Page-level text extractions
^^^^^^^^
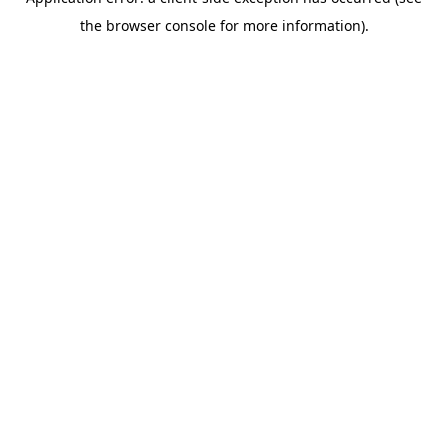
the browser console for more information).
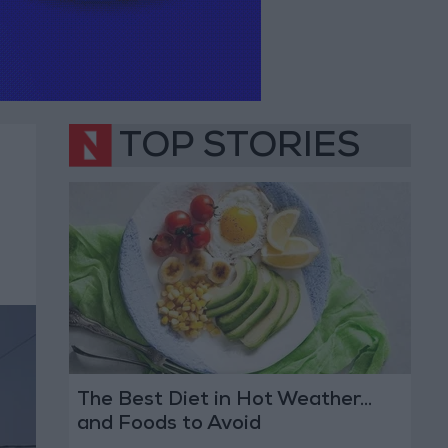
TOP STORIES
The Best Diet in Hot Weather...
and Foods to Avoid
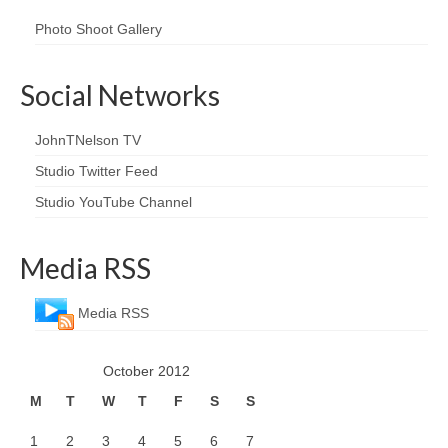
Photo Shoot Gallery
Social Networks
JohnTNelson TV
Studio Twitter Feed
Studio YouTube Channel
Media RSS
Media RSS
October 2012
M
T
W
T
F
S
S
1
2
3
4
5
6
7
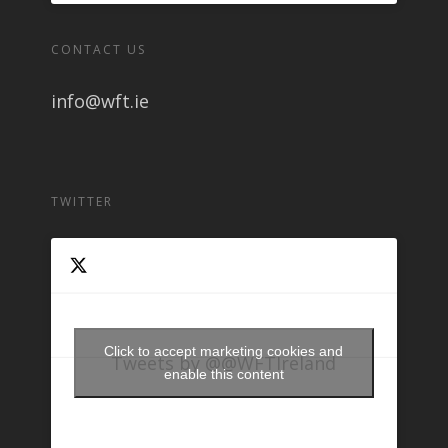
CONTACT US
info@wft.ie
TWITTER
Click to accept marketing cookies and
Tweets by @@WFTIreland
enable this content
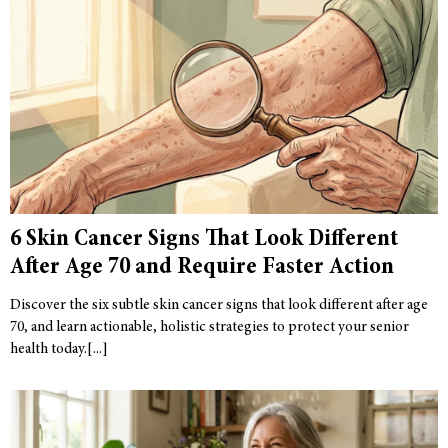
6 Skin Cancer Signs That Look Different
After Age 70 and Require Faster Action
Discover the six subtle skin cancer signs that look different after age
70, and learn actionable, holistic strategies to protect your senior
health today.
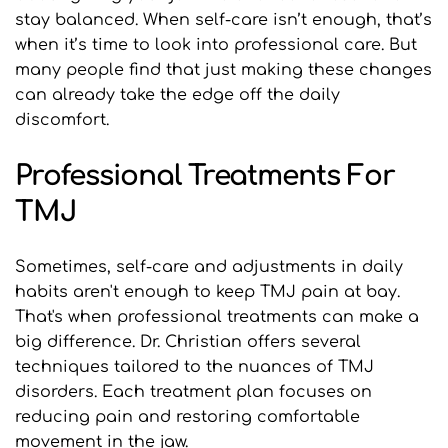
stay balanced. When self-care isn’t enough, that’s 
when it’s time to look into professional care. But 
many people find that just making these changes 
can already take the edge off the daily 
discomfort.
Professional Treatments For 
TMJ
Sometimes, self-care and adjustments in daily 
habits aren't enough to keep TMJ pain at bay. 
That's when professional treatments can make a 
big difference. Dr. Christian offers several 
techniques tailored to the nuances of TMJ 
disorders. Each treatment plan focuses on 
reducing pain and restoring comfortable 
movement in the jaw.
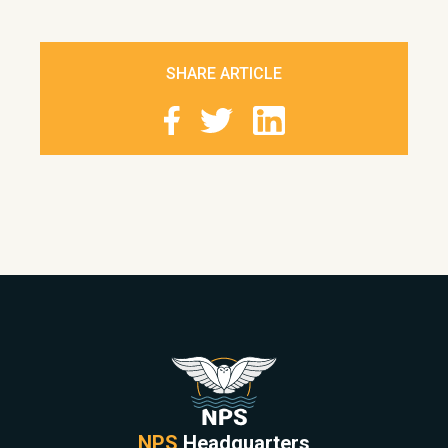
SHARE ARTICLE
NPS
Headquarters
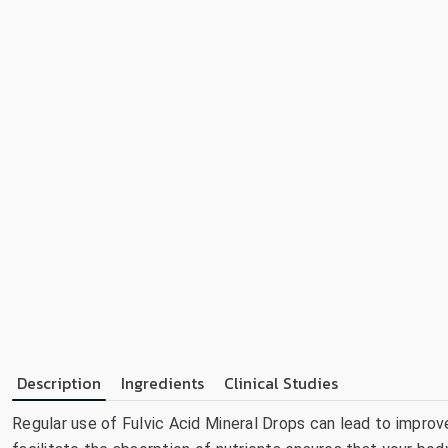
Description
Ingredients
Clinical Studies
Regular use of Fulvic Acid Mineral Drops can lead to improve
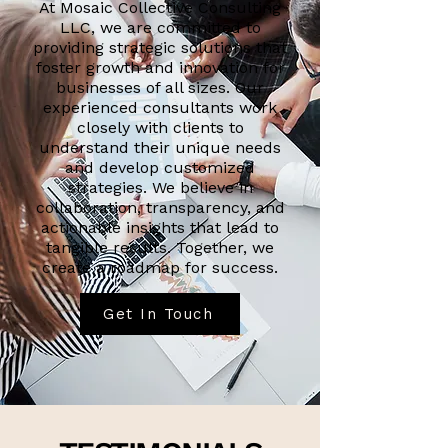
At Mosaic Collective Consulting
LLC, we are committed to
providing strategic solutions that
foster growth and innovation for
businesses of all sizes. Our
experienced consultants work
closely with clients to
understand their unique needs
and develop customized
strategies. We believe in
collaboration, transparency, and
actionable insights that lead to
tangible results. Together, we
create a roadmap for success.
Get In Touch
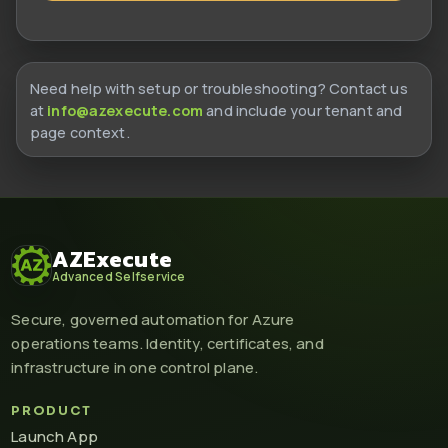
Need help with setup or troubleshooting? Contact us
at
info@azexecute.com
and include your tenant and
page context.
AZExecute
Advanced Selfservice
Secure, governed automation for Azure
operations teams. Identity, certificates, and
infrastructure in one control plane.
PRODUCT
Launch App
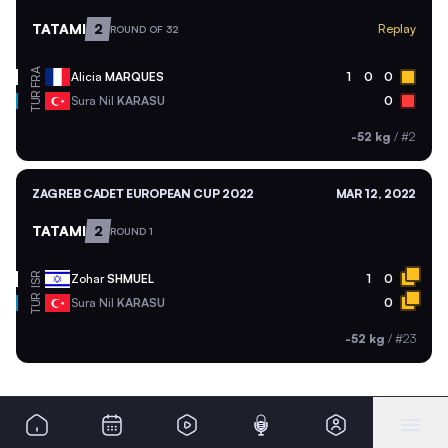
TATAMI
2
Replay
ROUND OF 32
FRA
Alicia
MARQUES
1
0
0
TUR
Sura Nil
KARASU
0
-52 kg
/
#2
ZAGREB CADET EUROPEAN CUP 2022
MAR 12, 2022
TATAMI
2
ROUND 1
ISR
Zohar
SHMUEL
1
0
TUR
Sura Nil
KARASU
0
-52 kg
/
#23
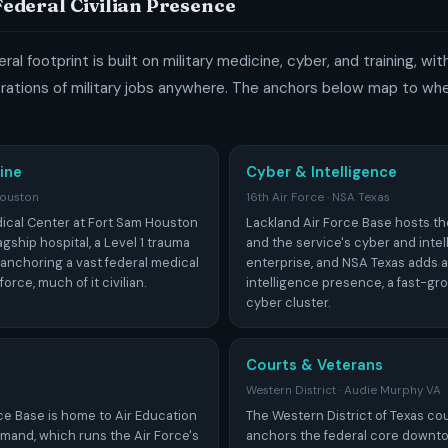
 Federal Civilian Presence
ral footprint is built on military medicine, cyber, and training, wi
ations of military jobs anywhere. The anchors below map to whe
ine
Cyber & Intelligence
Houston
16th Air Force · NSA Texas
ical Center at Fort Sam Houston
Lackland Air Force Base hosts th
flagship hospital, a Level 1 trauma
and the service's cyber and inte
 anchoring a vast federal medical
enterprise, and NSA Texas adds a
orce, much of it civilian.
intelligence presence, a fast-gr
cyber cluster.
Courts & Veterans
Western District · Audie Murphy VA
ce Base is home to Air Education
The Western District of Texas c
mand, which runs the Air Force's
anchors the federal core downto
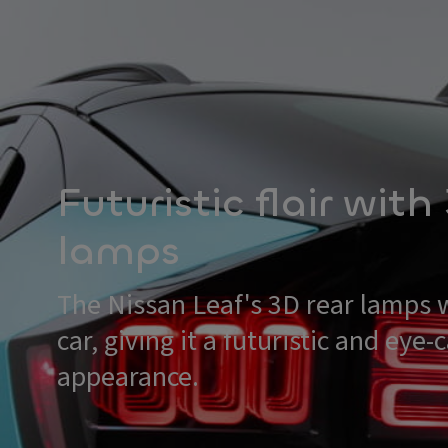
Futuristic flair with
lamps
The Nissan Leaf's 3D rear lamps 
car, giving it a futuristic and eye-
appearance.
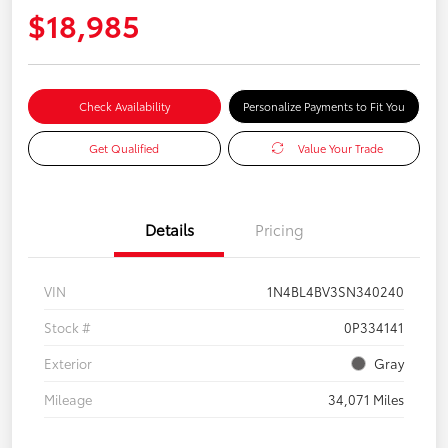
$18,985
Check Availability
Personalize Payments to Fit You
Get Qualified
Value Your Trade
Details
Pricing
VIN
1N4BL4BV3SN340240
Stock #
0P334141
Exterior
Gray
Mileage
34,071 Miles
^^^^^^^^
> [What to do]:
Which lines of the data contain the string "Western"? Copy each one.

> [Answer section]:
Western District · Audie Murphy VA
The Western District of Texas c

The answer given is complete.